非常感谢有关如何将其应用于大量行的建议!如果可能,请将 p 值粘贴到最后一列。
提前致谢:X)
我们可以将代码包装到一个函数中,然后使用 rowwise
并应用该函数
library(dplyr)
library(tidyr)
df %>%
rowwise %>%
mutate(out = list(f1(sum_m, sum_w, length_m, length_w, final_test) %>%
broom::tidy(.))) %>%
ungroup %>%
unnest(out)
-输出
# A tibble: 4 × 15
as sum_m length_m sum_w length_w pooled_p test1 test2 test3 test4 final_test statistic p.value parameter method
<chr> <dbl> <dbl> <dbl> <dbl> <dbl> <lgl> <lgl> <lgl> <lgl> <lgl> <dbl> <dbl> <int> <chr>
1 A 47 150 66 199 0.324 TRUE TRUE TRUE TRUE TRUE 0.0608 8.05e- 1 1 Pearson's Chi-squared test with…

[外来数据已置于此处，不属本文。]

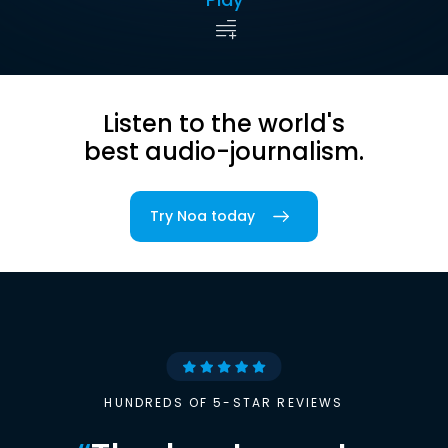
Listen to the world's
best audio-journalism.
Try Noa today
HUNDREDS OF 5-STAR REVIEWS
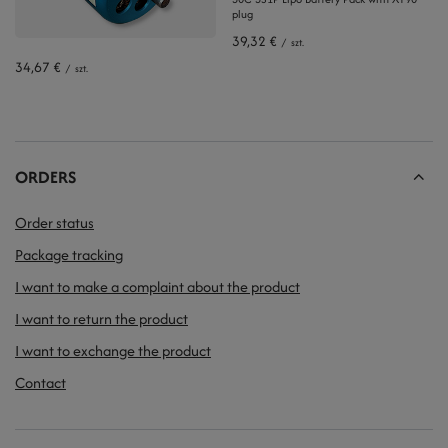
plug
39,32 €
/
szt.
34,67 €
/
szt.
ORDERS
Order status
Package tracking
I want to make a complaint about the product
I want to return the product
I want to exchange the product
Contact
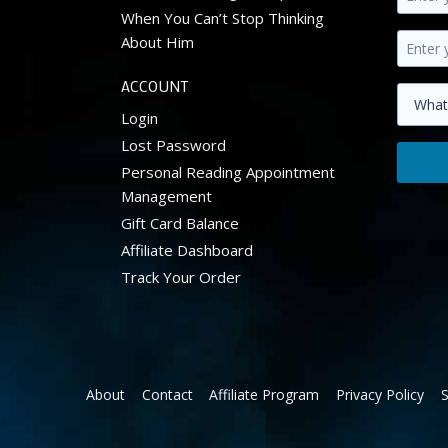
Enter
When You Can’t Stop Thinking
your
About Him
first
Enter
name.
your
ACCOUNT
primar
Select
Login
email
your
Lost Password
addres
zodiac
Personal Reading Appointment
Get
sign.
Management
10%
off
Gift Card Balance
your
Affiliate Dashboard
first
Track Your Order
order.
About
Contact
Affiliate Program
Privacy Policy
S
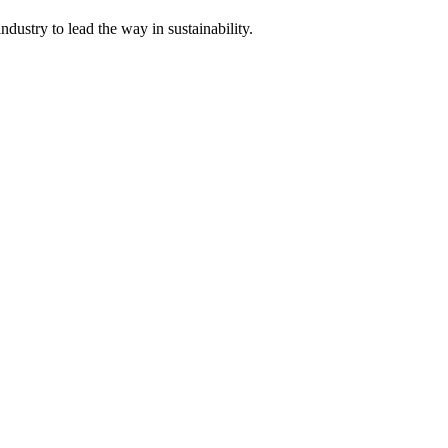
dustry to lead the way in sustainability.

2 B 8 150 183 199 0.547 TRUE TRUE TRUE TRUE TRUE 256. 1.59e-57 1 Pearson's Chi-squared test with…
3 C 93 150 44 199 0.393 TRUE TRUE TRUE TRUE TRUE 55.4 9.77e-14 1 Pearson's Chi-squared test with…

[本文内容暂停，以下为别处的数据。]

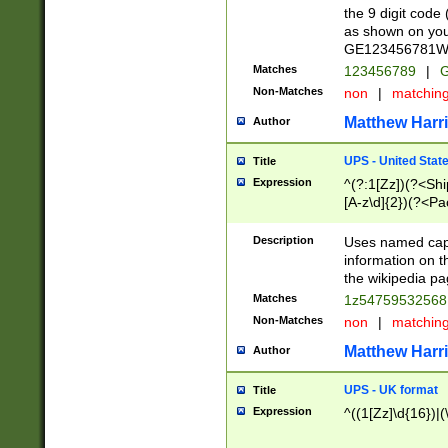
the 9 digit code
as shown on you
GE123456781WW)
Matches
123456789
|
G
Non-Matches
non
|
matchin
Matthew Harr
Author
UPS - United Stat
Title
Expression
^(?:1[Zz])(?<Sh
[A-z\d]{2})(?<P
Description
Uses named capt
information on 
the wikipedia pag
Matches
1z5475953256
Non-Matches
non
|
matchin
Matthew Harr
Author
UPS - UK format
Title
Expression
^((1[Zz]\d{16})|(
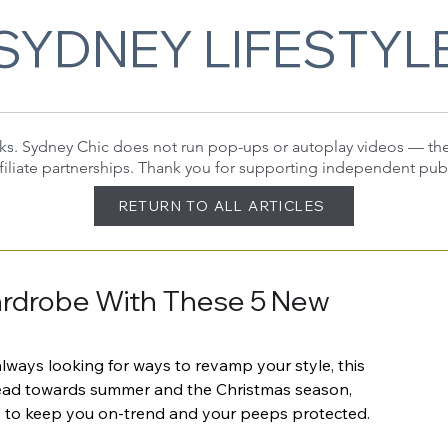
SYDNEY LIFESTYL
 links. Sydney Chic does not run pop-ups or autoplay videos — t
filiate partnerships. Thank you for supporting independent pub
RETURN TO ALL ARTICLES
ardrobe With These 5 New
lways looking for ways to revamp your style, this 
head towards summer and the Christmas season, 
cs to keep you on-trend and your peeps protected.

4 D 73 150 113 199 0.533 TRUE TRUE TRUE TRUE TRUE 1.95 1.63e- 1 1 Pearson's Chi-squared test with…
使用 pmap
可能比 rowwise
更快
library(purrr)
df %>%
mutate(out = pmap(across(c(sum_m, sum_w, length_m, length_w, final_test)),
~ f1(..1, ..2, ..3, ..4, ..5) %>%
broom::tidy(.))) %>%
unnest(out)
-输出
# A tibble: 4 × 15
as sum_m length_m sum_w length_w pooled_p test1 test2 test3 test4 final_test statistic p.value parameter method
<chr> <dbl> <dbl> <dbl> <dbl> <dbl> <lgl> <lgl> <lgl> <lgl> <lgl> <dbl> <dbl> <int> <chr>
1 A 47 150 66 199 0.324 TRUE TRUE TRUE TRUE TRUE 0.0608 8.05e- 1 1 Pearson's Chi-squared test with…

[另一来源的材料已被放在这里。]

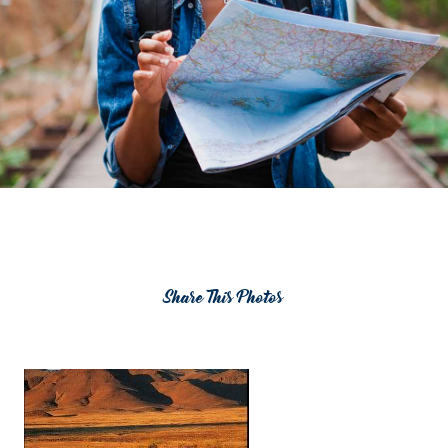
Share This Photos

2 B 8 150 183 199 0.547 TRUE TRUE TRUE TRUE TRUE 256. 1.59e-57 1 Pearson's Chi-squared test with…
3 C 93 150 44 199 0.393 TRUE TRUE TRUE TRUE TRUE 55.4 9.77e-14 1 Pearson's Chi-squared test with…
4 D 73 150 113 199 0.533 TRUE TRUE TRUE TRUE TRUE 1.95 1.63e- 1 1 Pearson's Chi-squared test with…
-函数
f1 <- function(sum_m, sum_w, length_m, length_w, final_test) {
x <- c(sum_m, sum_w)
n <- c(length_m, length_w)
mash <- rbind(c(sum_m, length_m - sum_m),
c(sum_w, length_w - sum_w))
if(final_test == TRUE){
## With Yate's continuity correction
prop.test(x,n)
#Exactly the same as:
chisq.test(mash)
}else{
# Fisher's exact test
fisher.test(mash)
}
}
我建议您在需要按行或按列应用函数时使用函数。
如果您不想使用 dyplr,R 基础解决方案:
test = function(x1,x2,y1,y2,test){
mash = rbind(c(x1, x2 - x1),
c(y1, y2 - y1))
if(test){
res = chisq.test(mash)
}
else{
res = fisher.test(mash)
}
return(res$p.value)
}
mapply(FUN = test,
df$sum_m, df$length_m, df$sum_w, df$length_w, df$final_test)
结果:
mapply(FUN = test,df$sum_m,df$length_m,df$sum_w,df$length_w,df$final_test)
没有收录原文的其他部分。